A recent review article published in eLight, sister journal of Light: Science & Applications, written by Professor Paras N. Prasad from State University of New York, Professor Xu Shiqing and Associate Professor Lei Lei from China Jiliang University, and their collaborators, describes the world of lanthanide-doped nanoscintillators and photon converters7. The review essentially focuses on lanthanide fluoride nanoparticles doped with various emissive lanthanide ions. The corresponding nanoscintillators are easy and cheap to process and these materials help solving important problems in medical imaging. One has been mentioned above, replacing visible-emitting probes with NIR-emitting ones, particularly in the NIR-II biological window (1000–1700 nm). Another one pertains to long-persistent luminescence bioprobes that are useful for following reactions in cells and, also, for monitoring the advancement of medical therapies8. Yet, most of these probes have to be charged by UV-light before being introduced into the biological medium or the investigated tissue. In this case, even if the probe emits in the NIR-II range, recharging it in vivo is difficult due to the low penetration of UV light. On the other hand, X-rays penetrate deeply into tissues and are therefore ideal for recharging these NIR-II emitting nanoprobes.

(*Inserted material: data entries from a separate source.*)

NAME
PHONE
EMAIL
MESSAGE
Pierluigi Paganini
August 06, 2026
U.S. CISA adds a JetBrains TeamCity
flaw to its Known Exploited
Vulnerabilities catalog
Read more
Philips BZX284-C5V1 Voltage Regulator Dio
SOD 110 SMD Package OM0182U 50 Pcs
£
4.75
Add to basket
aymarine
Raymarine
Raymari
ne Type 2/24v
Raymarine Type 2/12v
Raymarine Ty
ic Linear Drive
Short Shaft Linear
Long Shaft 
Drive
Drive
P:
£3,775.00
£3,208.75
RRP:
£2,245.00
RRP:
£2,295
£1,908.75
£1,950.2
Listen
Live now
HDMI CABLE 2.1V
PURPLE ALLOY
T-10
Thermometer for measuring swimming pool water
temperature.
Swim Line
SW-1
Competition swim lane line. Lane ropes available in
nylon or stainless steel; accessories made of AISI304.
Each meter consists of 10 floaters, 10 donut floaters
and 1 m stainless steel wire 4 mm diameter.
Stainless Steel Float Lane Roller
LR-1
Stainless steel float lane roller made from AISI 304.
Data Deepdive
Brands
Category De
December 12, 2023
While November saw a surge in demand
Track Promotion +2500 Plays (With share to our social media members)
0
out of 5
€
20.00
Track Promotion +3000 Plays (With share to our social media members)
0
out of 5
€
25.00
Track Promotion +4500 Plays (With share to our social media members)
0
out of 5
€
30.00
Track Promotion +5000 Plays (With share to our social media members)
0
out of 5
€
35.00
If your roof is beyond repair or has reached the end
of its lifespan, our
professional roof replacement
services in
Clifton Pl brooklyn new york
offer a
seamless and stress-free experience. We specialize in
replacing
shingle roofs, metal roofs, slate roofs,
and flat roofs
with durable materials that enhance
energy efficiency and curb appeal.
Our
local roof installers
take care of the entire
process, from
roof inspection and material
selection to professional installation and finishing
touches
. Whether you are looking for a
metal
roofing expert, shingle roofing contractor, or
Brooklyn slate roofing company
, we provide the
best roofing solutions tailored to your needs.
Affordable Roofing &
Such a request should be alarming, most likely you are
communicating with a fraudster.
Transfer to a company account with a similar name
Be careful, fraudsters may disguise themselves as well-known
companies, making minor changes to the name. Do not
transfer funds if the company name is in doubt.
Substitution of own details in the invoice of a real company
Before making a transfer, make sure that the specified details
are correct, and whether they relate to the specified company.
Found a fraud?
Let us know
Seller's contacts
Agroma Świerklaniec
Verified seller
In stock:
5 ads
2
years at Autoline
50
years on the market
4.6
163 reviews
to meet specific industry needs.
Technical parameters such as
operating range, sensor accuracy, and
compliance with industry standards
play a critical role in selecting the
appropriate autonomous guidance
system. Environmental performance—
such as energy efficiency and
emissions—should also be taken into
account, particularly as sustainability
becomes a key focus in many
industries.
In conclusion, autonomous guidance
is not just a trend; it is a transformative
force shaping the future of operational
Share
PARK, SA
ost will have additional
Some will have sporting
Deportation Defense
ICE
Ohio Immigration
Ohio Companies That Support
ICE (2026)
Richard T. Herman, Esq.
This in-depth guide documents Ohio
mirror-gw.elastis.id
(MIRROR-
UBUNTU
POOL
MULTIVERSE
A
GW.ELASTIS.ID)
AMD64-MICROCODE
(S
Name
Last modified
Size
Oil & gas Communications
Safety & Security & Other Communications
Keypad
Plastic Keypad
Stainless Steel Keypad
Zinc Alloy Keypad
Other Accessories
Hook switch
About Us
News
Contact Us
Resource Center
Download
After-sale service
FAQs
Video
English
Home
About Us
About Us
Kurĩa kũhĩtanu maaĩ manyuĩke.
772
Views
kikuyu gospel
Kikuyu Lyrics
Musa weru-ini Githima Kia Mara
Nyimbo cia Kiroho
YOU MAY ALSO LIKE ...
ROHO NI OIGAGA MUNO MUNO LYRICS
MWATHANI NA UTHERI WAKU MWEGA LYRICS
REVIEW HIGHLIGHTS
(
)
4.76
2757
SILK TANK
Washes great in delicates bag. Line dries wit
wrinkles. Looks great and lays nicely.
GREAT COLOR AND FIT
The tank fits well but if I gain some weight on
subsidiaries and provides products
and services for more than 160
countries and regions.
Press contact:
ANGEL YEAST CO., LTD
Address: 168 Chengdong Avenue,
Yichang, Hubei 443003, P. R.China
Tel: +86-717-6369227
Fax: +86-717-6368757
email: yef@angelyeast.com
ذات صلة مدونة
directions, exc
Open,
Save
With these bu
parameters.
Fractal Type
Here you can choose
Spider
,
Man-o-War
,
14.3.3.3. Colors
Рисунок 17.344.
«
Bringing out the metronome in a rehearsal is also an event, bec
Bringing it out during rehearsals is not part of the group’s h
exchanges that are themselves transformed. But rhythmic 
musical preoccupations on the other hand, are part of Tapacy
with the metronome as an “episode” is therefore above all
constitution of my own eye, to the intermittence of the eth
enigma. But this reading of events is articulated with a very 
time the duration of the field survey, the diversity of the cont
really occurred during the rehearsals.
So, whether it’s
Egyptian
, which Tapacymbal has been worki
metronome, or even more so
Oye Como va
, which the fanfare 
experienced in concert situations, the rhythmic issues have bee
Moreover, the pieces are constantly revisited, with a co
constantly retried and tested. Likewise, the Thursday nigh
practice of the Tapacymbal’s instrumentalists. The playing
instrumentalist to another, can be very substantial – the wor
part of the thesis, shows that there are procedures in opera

Additionally, nanoscintillators can be introduced into biocompatible polymers such as polydimethylsiloxane (PDMS) yielding flexible detectors that are convenient for the imaging of curved 3D objects, a difficult, or even impossible, task with flat-panel X-ray detectors9. A main focus of the review is therefore on X-ray excited optical imaging (XEOL) and X-ray excited persistent luminescence (XEPL).

The authors devote a large section of their manuscript to discussing the mechanisms involved in X-ray to UV, visible, and NIR conversion, as well as those pertaining to the generation of persistent luminescence, making the review an excellent tutorial for scientists entering the field. Convincing examples of XEOL/XEPL imaging follow suit, including circuit boards, biological material, and various hidden or encapsulated objects. Comparison between flat-panel detectors and XEPL detection with flexible polymers (sometimes referred to as X-ray luminescence extension imaging, Xr-LEI9) is particularly convincing. A good share of examples are in the field of biomedicine, with multimodal imaging, radiotherapy monitoring, X-ray enabled photodynamic treatment, to name but a few. Another important field of application lies in information encoding in luminescent QR codes or for multidimensional information storage.

However, all problems associated with the design of high-performance lanthanide-doped nanoscintillators are not completely solved. In particular combining bright XEOL intensity with fast decay rate is not granted and optimization of the composition and structure of nanoparticles incorporating several lanthanide ions for broadband detection still needs dedicated efforts. These aspects are presently the subject of intensive studies and further achievements are on their way. Therefore, perspectives for lanthanide-doped nanoscintillators are bright. Their ease of synthesis and stability are considerable assets and they definitively enable improving several aspects of crucial applications in industrial imaging, information storage, and biomedicine. Regarding the latter, X-ray excited luminescence is starting to overtake traditional luminescence optical imaging. Radiation detection is also vital for space applications and for all professionals dealing with radioactive materials. In particular, flexible detectors incorporated into gloves or textiles (lab coats) could help determining not only the received irradiation dose, but, also, its precise cartography. Moreover, the ability of 3D imaging could be exploited in diagnosis, for instance in breast mammography.